Das Brot ist trocken, zweiundsiebzig Stunden haben den Saft aus dem Laib gezogen. Er mag kein trockenes Brot, und frisches hat er vergessen. Aber eine einfache, ehrliche Mahlzeit ist ihm immer noch am liebsten: Brot, Schinken, Käse. Schnörkelei braucht er nicht. Also schneidet er eine breite Scheibe ab, halbiert sie und steckt die Hälften in den Toaster. Als er die Eier in der Pfanne verrührt, klingelt das Telefon.

»Petersen.«

»Ich bin’s.« Brittas Stimme ist ruhig und gefasst. Seine Frau ist kontrolliert, jedenfalls will sie einen kontrollierten Eindruck vermitteln; er kennt sie. Eine Pause entsteht, Innehalten, auf beiden Seiten schwelen Erwartungen.

»Hi! Wie geht’s euch?«

»Ging schon besser«, sagt Britta.

Er weiß nicht, was er antworten soll. Er wünscht sich, dass es seiner Frau gut geht. Erst im Vermissen wird deutlich, was man hatte. So sehr er sich ihren Anruf gewünscht hat, so sehr ist er jetzt davon überrascht.
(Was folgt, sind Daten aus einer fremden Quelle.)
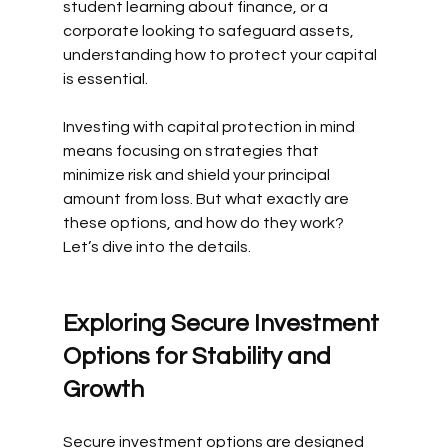
student learning about finance, or a 
corporate looking to safeguard assets, 
understanding how to protect your capital 
is essential.
Investing with capital protection in mind 
means focusing on strategies that 
minimize risk and shield your principal 
amount from loss. But what exactly are 
these options, and how do they work? 
Let’s dive into the details.
Exploring Secure Investment 
Options for Stability and 
Growth
Secure investment options are designed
Seit Tagen keine Reaktion von ihr. Er nimmt ihr das nicht übel, keineswegs, aber jetzt hat sie ihn auf dem falschen Fuß erwischt. Er schweigt.

»Was tust du?«

»Renovieren.«

»Was?«

»Renovieren. Wohnzimmer, Jannis’ Zimmer. Wurde ja mal Zeit. Die Küche hat es auch nötig. Mal sehen, wie weit ich komme.«

»Und deine Akten?«

So fängt es immer an – mit einem von Brittas Vorwürfen. Sie haben noch keine drei Sätze gewechselt, und schon steht eine seiner vermeintlichen Unzulänglichkeiten zwischen ihnen. Wie oft Petersen ihn schon gehört hat, diesen steten Tropfen. Aus der Reihe ihrer Vorhaltungen ist es diese, die er noch am ehesten nachvollziehen kann, auch wenn er sie objektiv für falsch hält und als ungerecht empfindet. Britta glaubt, seine Akten seien ihm wichtiger als die Familie. Er entgegnet dann, es seien nicht nur Akten, nicht nur belanglose Amtsvorgänge. Es ginge um Menschen. Sein Beruf verlange Gewissenhaftigkeit. Sie fragt reflexartig, warum ihm fremde Menschen wichtiger seien als die eigenen, und er weiß darauf keine Antwort.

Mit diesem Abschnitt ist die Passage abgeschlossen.